Allocosa funerea wolf spider attempting to balloon. After much trying it is finally successful but not before one of its lines is caught by a daisy and the spider climbs up the line to the daisy to continue trying from greater height. Thanks to Richard Bradley for the identification.
I had known about ballooning for some time but never seen it before. I was surprised that such a large spider could accomplish it. Some caterpillars can also balloon.

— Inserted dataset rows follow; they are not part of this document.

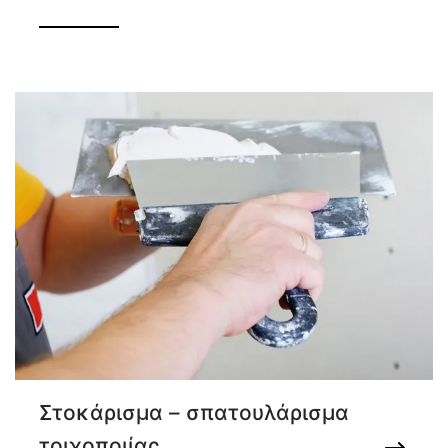
Στοκάρισμα – σπατουλάρισμα
τοιχοποιίας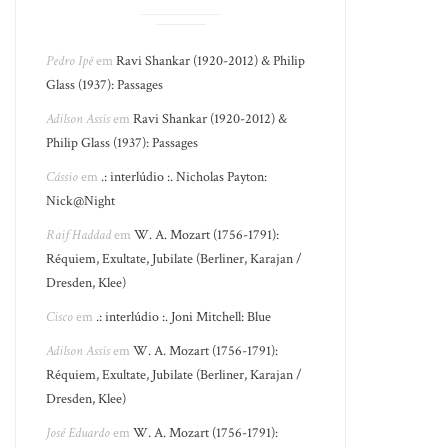
Pedro Ipê
em
Ravi Shankar (1920-2012) & Philip
Glass (1937): Passages
Adilson Assis
em
Ravi Shankar (1920-2012) &
Philip Glass (1937): Passages
Cássio
em
.: interlúdio :. Nicholas Payton:
Nick@Night
Raif Haddad
em
W. A. Mozart (1756-1791):
Réquiem, Exultate, Jubilate (Berliner, Karajan /
Dresden, Klee)
Cisco
em
.: interlúdio :. Joni Mitchell: Blue
Adilson Assis
em
W. A. Mozart (1756-1791):
Réquiem, Exultate, Jubilate (Berliner, Karajan /
Dresden, Klee)
José Eduardo
em
W. A. Mozart (1756-1791):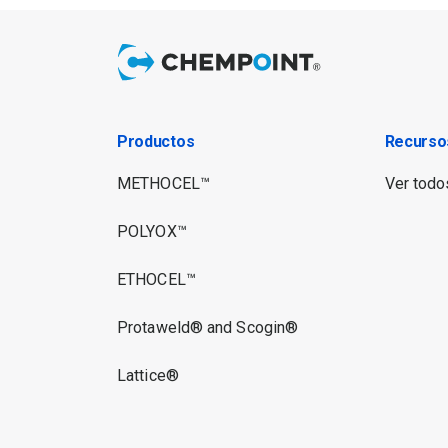
Productos
Recurso
METHOCEL™
Ver todos
POLYOX™
ETHOCEL™
Protaweld® and Scogin®
Lattice®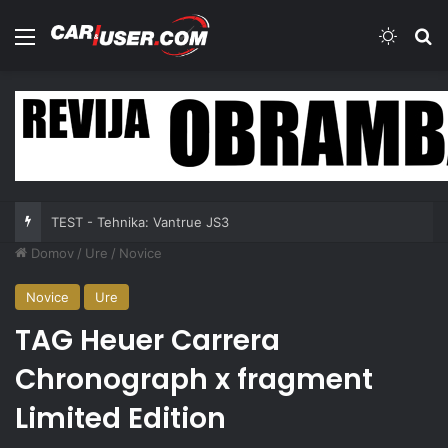
Meni
Switch
Iš
TEST - Tehnika: Vantrue JS3
Domov
/
Ure
/
Novice
Novice
Ure
TAG Heuer Carrera
Chronograph x fragment
Limited Edition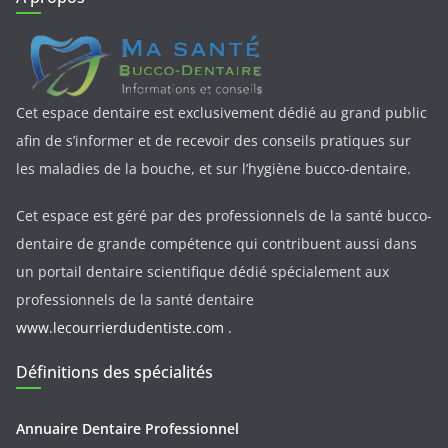
Cet espace dentaire est exclusivement dédié au grand public
afin de s’informer et de recevoir des conseils pratiques sur
les maladies de la bouche, et sur l’hygiène bucco-dentaire.
Cet espace est géré par des professionnels de la santé bucco-
dentaire de grande compétence qui contribuent aussi dans
un portail dentaire scientifique dédié spécialement aux
professionnels de la santé dentaire
www.lecourrierdudentiste.com
.
Définitions des spécialités
Annuaire Dentaire Professionnel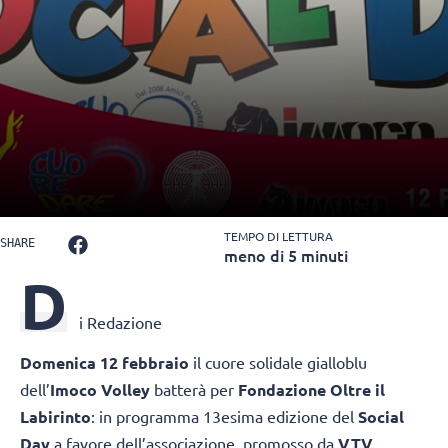
TEMPO DI LETTURA
SHARE
meno di 5 minuti
D
i Redazione
Domenica 12 febbraio
il cuore solidale gialloblu
dell’
Imoco Volley
batterà per
Fondazione Oltre il
Labirinto
: in programma 13esima edizione del
Social
Day
a favore dell’associazione, promosso da
VTV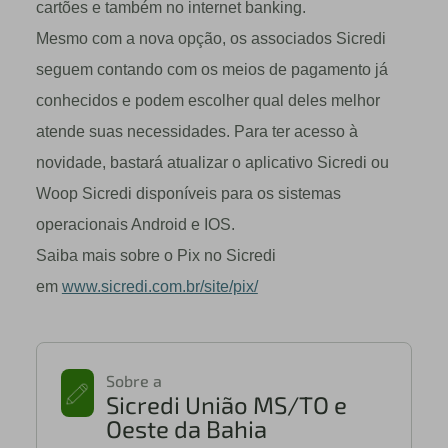
cartões e também no internet banking.
Mesmo com a nova opção, os associados Sicredi
seguem contando com os meios de pagamento já
conhecidos e podem escolher qual deles melhor
atende suas necessidades. Para ter acesso à
novidade, bastará atualizar o aplicativo Sicredi ou
Woop Sicredi disponíveis para os sistemas
operacionais Android e IOS.
Saiba mais sobre o Pix no Sicredi
em
www.sicredi.com.br/site/pix/
Sobre a
Sicredi União MS/TO e
Oeste da Bahia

How the spider initiates a silk line is still not well understood. Here is a short description by entomologist Dr Richard Alan Bradley:
“The prevailing view for a mechanism is that the silk is so extremely fine and light weight (ballooning strands are among the very finest of a class of very fine strands) that the actual air movement carries the silk away and “tugs” it from the open spigot as a continuous fiber (s). Initiation is where the idea of the spider spreading its spinnerets or using a leg might be involved on occasion, but once there is a strand, the thinking is that it is being played out by the pull of air movement and friction. Presumably when there is enough of a pull the spider releases its grip on the substrate and is airborne. Remaining questions are many, for example does silk continue to play out as the spider “flies” (I like kiting as an analogy rather than ballooning)“.
If you would like more detail about ballooning see these papers by William G. Eberhart. The first one describes what is known of spider ballooning and the second relates a personal observation of ballooning:
I found this subject be seeing it first through the camcorder viewfinder while videoing the inchworm on the same daisy.